## Tutorial for BOC (Bag-of-Concepts)

- This tutorial is a re-implementation of Kim, Han Kyul, Hyunjoong Kim, and Sungzoon Cho. "Bag-of-Concepts: Comprehending Document Representation through Clustering Words in Distributed Representation." Neurocomputing (2017).

- It will show you how to use this package to create sample BOC documents vectors as presented in the paper.

### 1. Import the package and designate the location of the input trext file.

- Sample text file contains 5,000 articles from Reuter dataset used in the paper

In [2]:
import bagofconcepts as bc

# pip install bagofconcepts

In [3]:
document_path='./sample_data/sample_articles.txt'

### 2. Set parameters for training BOC

- To train BOC, embedding dimension, context window size, minimum frequency and number of concepts must bedefined as parameters.
- **Embedding dimension** denotes the dimensions of word vectors to be trained from word2vec
- **Context window size** refers to the number of precedeing and subsequent words that are going to be regarded as contexts for a given input word
- Words with frequencies below **minimum frequency** will be ignored in the model
- ** The number of concepts** indicates the value of k to be used for spherical clustering. (number of concepts & dimensions of document vectors to be trained)

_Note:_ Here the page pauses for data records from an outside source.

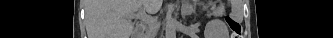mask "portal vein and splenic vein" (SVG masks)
<instances>
[{
  "instance_id": "obj_1",
  "label": "portal vein and splenic vein",
  "mask_w": 333,
  "mask_h": 38,
  "mask_svg": "<svg viewBox=\"0 0 333 38\" xmlns=\"http://www.w3.org/2000/svg\"><path fill=\"white\" fill-rule=\"evenodd\" d=\"M130 17L131 18L137 17L150 25L154 24V20H152L151 16L145 13L144 9H141L137 14H131Z\"/></svg>"
}]
</instances>
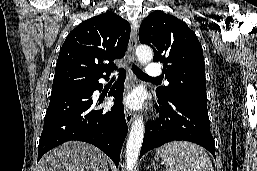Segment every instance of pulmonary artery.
<instances>
[{
    "instance_id": "1",
    "label": "pulmonary artery",
    "mask_w": 257,
    "mask_h": 171,
    "mask_svg": "<svg viewBox=\"0 0 257 171\" xmlns=\"http://www.w3.org/2000/svg\"><path fill=\"white\" fill-rule=\"evenodd\" d=\"M146 74L151 78L160 76L161 68H160L159 64L153 63V62L149 63L146 68Z\"/></svg>"
}]
</instances>
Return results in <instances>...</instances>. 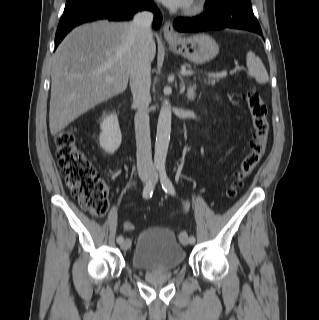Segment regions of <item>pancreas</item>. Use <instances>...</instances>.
I'll return each instance as SVG.
<instances>
[{"label":"pancreas","instance_id":"obj_1","mask_svg":"<svg viewBox=\"0 0 319 320\" xmlns=\"http://www.w3.org/2000/svg\"><path fill=\"white\" fill-rule=\"evenodd\" d=\"M187 67H190L189 64H186ZM221 78H215V77H211V76H204L203 77V82L205 84H211V85H215L216 82H218V80Z\"/></svg>","mask_w":319,"mask_h":320}]
</instances>
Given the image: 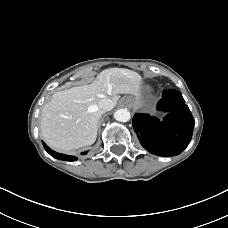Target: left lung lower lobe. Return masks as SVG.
<instances>
[{
  "mask_svg": "<svg viewBox=\"0 0 228 228\" xmlns=\"http://www.w3.org/2000/svg\"><path fill=\"white\" fill-rule=\"evenodd\" d=\"M157 110L168 114L160 121L148 114H135L133 128L141 145L150 153L171 157L188 146L194 128V118L182 94L174 89L164 90Z\"/></svg>",
  "mask_w": 228,
  "mask_h": 228,
  "instance_id": "left-lung-lower-lobe-1",
  "label": "left lung lower lobe"
}]
</instances>
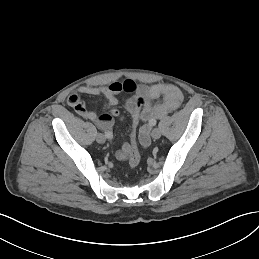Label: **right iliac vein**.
<instances>
[{
  "label": "right iliac vein",
  "instance_id": "obj_1",
  "mask_svg": "<svg viewBox=\"0 0 259 259\" xmlns=\"http://www.w3.org/2000/svg\"><path fill=\"white\" fill-rule=\"evenodd\" d=\"M96 140L98 143H104L106 141V138L103 134H98L97 137H96Z\"/></svg>",
  "mask_w": 259,
  "mask_h": 259
}]
</instances>
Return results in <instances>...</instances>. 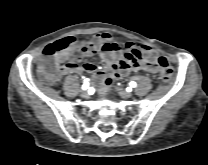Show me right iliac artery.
Masks as SVG:
<instances>
[{
  "instance_id": "82829eb1",
  "label": "right iliac artery",
  "mask_w": 208,
  "mask_h": 165,
  "mask_svg": "<svg viewBox=\"0 0 208 165\" xmlns=\"http://www.w3.org/2000/svg\"><path fill=\"white\" fill-rule=\"evenodd\" d=\"M88 86H89V83H88V81H86V82L82 85V89H83V90H86V89L88 88Z\"/></svg>"
}]
</instances>
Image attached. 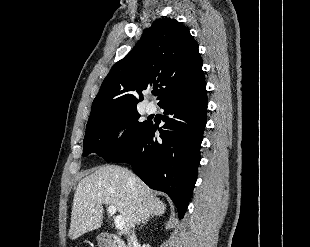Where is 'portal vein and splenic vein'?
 Instances as JSON below:
<instances>
[{"mask_svg":"<svg viewBox=\"0 0 310 247\" xmlns=\"http://www.w3.org/2000/svg\"><path fill=\"white\" fill-rule=\"evenodd\" d=\"M116 211H117V209H116V207H115L114 205H110V206L108 207V212H109V214H110L111 216H114V223H115L116 228L119 229V230H123L124 227H125L123 218H122V216H120V215H116V216H115Z\"/></svg>","mask_w":310,"mask_h":247,"instance_id":"1","label":"portal vein and splenic vein"}]
</instances>
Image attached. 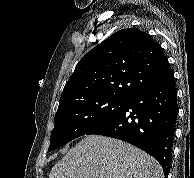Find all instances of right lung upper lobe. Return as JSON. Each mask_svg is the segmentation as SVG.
I'll list each match as a JSON object with an SVG mask.
<instances>
[{
  "instance_id": "cb5924a9",
  "label": "right lung upper lobe",
  "mask_w": 194,
  "mask_h": 178,
  "mask_svg": "<svg viewBox=\"0 0 194 178\" xmlns=\"http://www.w3.org/2000/svg\"><path fill=\"white\" fill-rule=\"evenodd\" d=\"M174 76L159 43L136 28L121 29L90 50L63 89L59 108L98 96L129 98Z\"/></svg>"
}]
</instances>
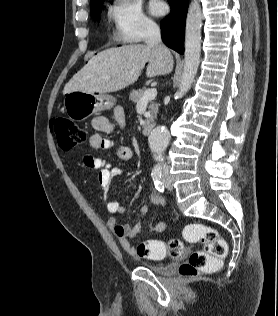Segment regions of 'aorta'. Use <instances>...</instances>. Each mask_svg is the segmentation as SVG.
Returning <instances> with one entry per match:
<instances>
[{
	"label": "aorta",
	"mask_w": 278,
	"mask_h": 316,
	"mask_svg": "<svg viewBox=\"0 0 278 316\" xmlns=\"http://www.w3.org/2000/svg\"><path fill=\"white\" fill-rule=\"evenodd\" d=\"M202 12L198 0L189 6L185 32V60L181 83L177 95L181 98L194 81L200 63ZM170 141V133L164 126L154 128L148 138L149 147L157 162L164 158V152Z\"/></svg>",
	"instance_id": "1"
}]
</instances>
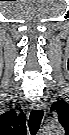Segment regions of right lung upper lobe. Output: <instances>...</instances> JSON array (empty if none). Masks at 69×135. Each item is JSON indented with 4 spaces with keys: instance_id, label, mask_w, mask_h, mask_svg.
Instances as JSON below:
<instances>
[{
    "instance_id": "right-lung-upper-lobe-1",
    "label": "right lung upper lobe",
    "mask_w": 69,
    "mask_h": 135,
    "mask_svg": "<svg viewBox=\"0 0 69 135\" xmlns=\"http://www.w3.org/2000/svg\"><path fill=\"white\" fill-rule=\"evenodd\" d=\"M18 110H20L18 108ZM19 116H16V112L11 110L7 111L0 116V125L2 129L9 130L10 133H16L17 135H24L25 130V115L20 110ZM8 132V131H7Z\"/></svg>"
}]
</instances>
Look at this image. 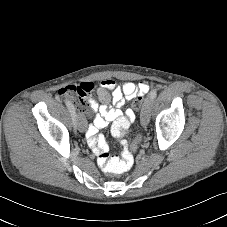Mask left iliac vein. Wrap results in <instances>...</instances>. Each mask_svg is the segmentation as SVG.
I'll use <instances>...</instances> for the list:
<instances>
[{"instance_id":"obj_1","label":"left iliac vein","mask_w":227,"mask_h":227,"mask_svg":"<svg viewBox=\"0 0 227 227\" xmlns=\"http://www.w3.org/2000/svg\"><path fill=\"white\" fill-rule=\"evenodd\" d=\"M152 99L147 98L141 111V124L147 126L151 116Z\"/></svg>"}]
</instances>
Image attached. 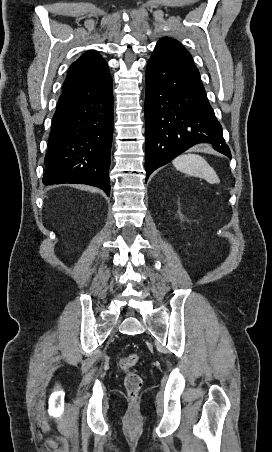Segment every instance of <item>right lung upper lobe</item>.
<instances>
[{
	"instance_id": "cb5924a9",
	"label": "right lung upper lobe",
	"mask_w": 272,
	"mask_h": 452,
	"mask_svg": "<svg viewBox=\"0 0 272 452\" xmlns=\"http://www.w3.org/2000/svg\"><path fill=\"white\" fill-rule=\"evenodd\" d=\"M109 76L108 65L101 55L93 50L86 52L71 64L62 94L94 86Z\"/></svg>"
}]
</instances>
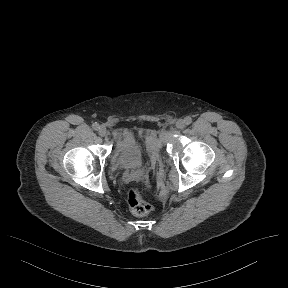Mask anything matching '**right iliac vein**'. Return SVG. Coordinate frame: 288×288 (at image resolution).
<instances>
[{"instance_id": "63e3f726", "label": "right iliac vein", "mask_w": 288, "mask_h": 288, "mask_svg": "<svg viewBox=\"0 0 288 288\" xmlns=\"http://www.w3.org/2000/svg\"><path fill=\"white\" fill-rule=\"evenodd\" d=\"M99 135L104 137L107 135V129L104 126H101L98 131Z\"/></svg>"}]
</instances>
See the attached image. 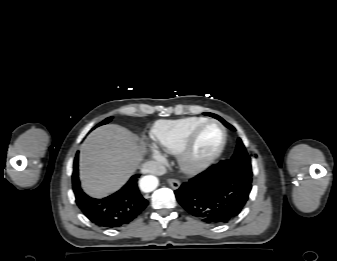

### 3. Train BOC document vectors

In [7]:
boc_model=bc.BOCModel(doc_path=document_path, embedding_dim=200, context=8, min_freq=100, num_concept=100 )

boc_matrix,word2concept_list,idx2word_converter=boc_model.fit()

In [None]:


X_train=boc_matrix[0:4000]
X_test=boc_matrix[4000:]
Y_train=labels[0:4000]
Y_test=labels[4000:]


parameters={'C':[0.5, 2], 'kernel':['linear', 'poly']}
svr=svm.SVC(kernel=ek,decision_function_shape='ovr')
clf1=GridSearchCV(svr, parameters, cv=10)
clf1.fit(X_train, Y_train)
print("----------Cross Validation Result----------")
print(clf1.best_score_)
print(clf1.best_params_)


print("----------Prediction Result----------")
yhat=clf1.predict(X_test)
print(f1_score(Y_test, yhat, average='micro'))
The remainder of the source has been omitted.